_WHAT NEEDS TO BE DONE_
Your job with the data below: print everything from the line that holds "mémoire de mon téléphone portable samsung" down to the line that holds "internacionales se puede...", ends included, exactly, and nothing else.

_RECORDS TO USE_
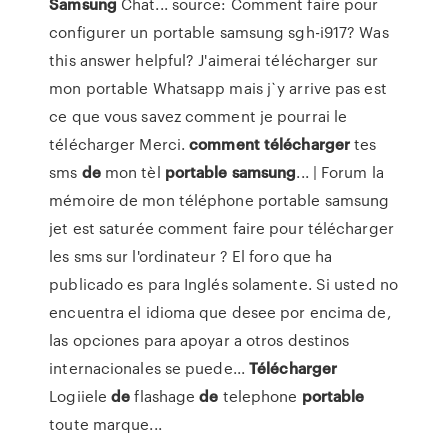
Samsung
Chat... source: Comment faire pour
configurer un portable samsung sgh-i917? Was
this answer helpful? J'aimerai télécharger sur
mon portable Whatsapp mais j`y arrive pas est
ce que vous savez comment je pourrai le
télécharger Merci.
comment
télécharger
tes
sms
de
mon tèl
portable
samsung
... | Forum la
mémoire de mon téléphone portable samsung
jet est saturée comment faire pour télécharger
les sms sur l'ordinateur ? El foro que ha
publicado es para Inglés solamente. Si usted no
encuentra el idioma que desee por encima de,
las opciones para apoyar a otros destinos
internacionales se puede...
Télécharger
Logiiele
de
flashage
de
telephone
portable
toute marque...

==

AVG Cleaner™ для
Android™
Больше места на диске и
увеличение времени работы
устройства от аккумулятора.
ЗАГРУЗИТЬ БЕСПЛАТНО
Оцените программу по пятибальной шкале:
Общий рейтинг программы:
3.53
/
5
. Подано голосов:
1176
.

_YOUR SOLUTION_
mémoire de mon téléphone portable samsung
jet est saturée comment faire pour télécharger
les sms sur l'ordinateur ? El foro que ha
publicado es para Inglés solamente. Si usted no
encuentra el idioma que desee por encima de,
las opciones para apoyar a otros destinos
internacionales se puede...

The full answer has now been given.